Vanessa fanned her face with an envelope. “Only Willis Reed, the English-Lit prof. I asked you about him the other day. He’s on the list below Bobby and above Orry.”

Geri drew a circle on the top journal. “So give me the scoop. Is he sexy?”

Vanessa smiled. “Should I play dumb, or are you in a hurry?”

“No and yes. Okay, I know the question’s shallow and irrelevant, but I sense you’re tired of shoptalk, especially from me, so let’s go off on a tangent. I think your Fed bodyguard has a fantastic butt.”

“Noticed it.”

“Did you notice the flip side, as well?”

“You have a one track mind that lives below the waistband, Counselor Kruger.” A moment’s hesitation, then she admitted, “Of course I noticed.”

“Uh-oh.” Geri’s smile froze, and Vanessa winced. “Standing behind me, right?”

It wasn’t Geri who answered, but Rick who bent over her chair and placed his mouth next to her ear. “The flip side of what, Vanessa?”

She tapped his head with the envelope. “I don’t talk to eavesdroppers.” But her cheeks were hot, and it had nothing to do with the malfunctioning AC. “Geri brought us some reading material.”

“I like to write,” her friend explained. “Long nights at college, a girl and her pen…” With a helpless look at Vanessa, she asked, “Do you, uh, work out, Agent Maguire?”

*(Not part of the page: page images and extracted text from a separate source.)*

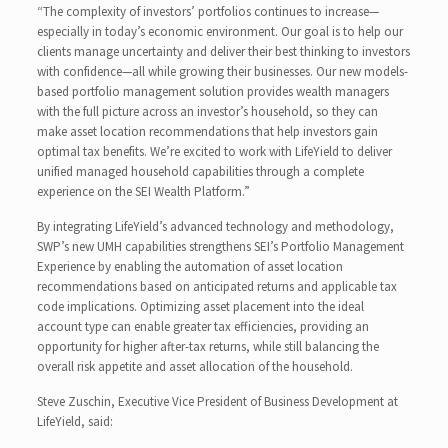
“The complexity of investors’ portfolios continues to increase—
especially in today’s economic environment. Our goal is to help our
clients manage uncertainty and deliver their best thinking to investors
with confidence—all while growing their businesses. Our new models-
based portfolio management solution provides wealth managers
with the full picture across an investor’s household, so they can
make asset location recommendations that help investors gain
optimal tax benefits. We’re excited to work with LifeYield to deliver
unified managed household capabilities through a complete
experience on the SEI Wealth Platform.”
By integrating LifeYield’s advanced technology and methodology,
SWP’s new UMH capabilities strengthens SEI’s Portfolio Management
Experience by enabling the automation of asset location
recommendations based on anticipated returns and applicable tax
code implications. Optimizing asset placement into the ideal
account type can enable greater tax efficiencies, providing an
opportunity for higher after-tax returns, while still balancing the
overall risk appetite and asset allocation of the household.
Steve Zuschin, Executive Vice President of Business Development at
LifeYield, said:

“Rick. I prefer to run.” He took the envelope from Vanessa, turned it over.

“Vanessa runs.” Geri settled a hip on the desk. “I bounce. Trampoline. It’s easier. I started when my husband and I split up six months ago. Thankfully, I’m almost divorced.”

Rick’s smile was distracted. “Like two-thirds of the North American population.”

“What stat sheets do you read?” However, when his arms came around her neck, the next words died in Vanessa’s throat. Even Geri looked somewhat disconcerted. “Uh, Rick…?”

“Where did this come from?”

“What come from?” All Vanessa could see was a white blur. She clamped her hands onto his wrists. “Stop shaking the paper, and I might be able to answer you.”

Geri leaned in. “What is it?”

Rick held the sheet steady. When Vanessa’s eyes focused, the bold, black words leaped out at her.



NO DEATH CAN BE UNDONE.

NOT THE ONE THAT MATTERS,

AND NOT YOURS.




Chapter Four


“No death can be undone. Not the one that matters. And not yours—mine.”

Vanessa spun the words through her head. Obviously someone who’d mattered to the murderer was dead. Had she killed that person? Had he?

She spent the next two hours being grilled by Captain Palmer. Fortunately, once the initial furor had died down, he allowed her to leave.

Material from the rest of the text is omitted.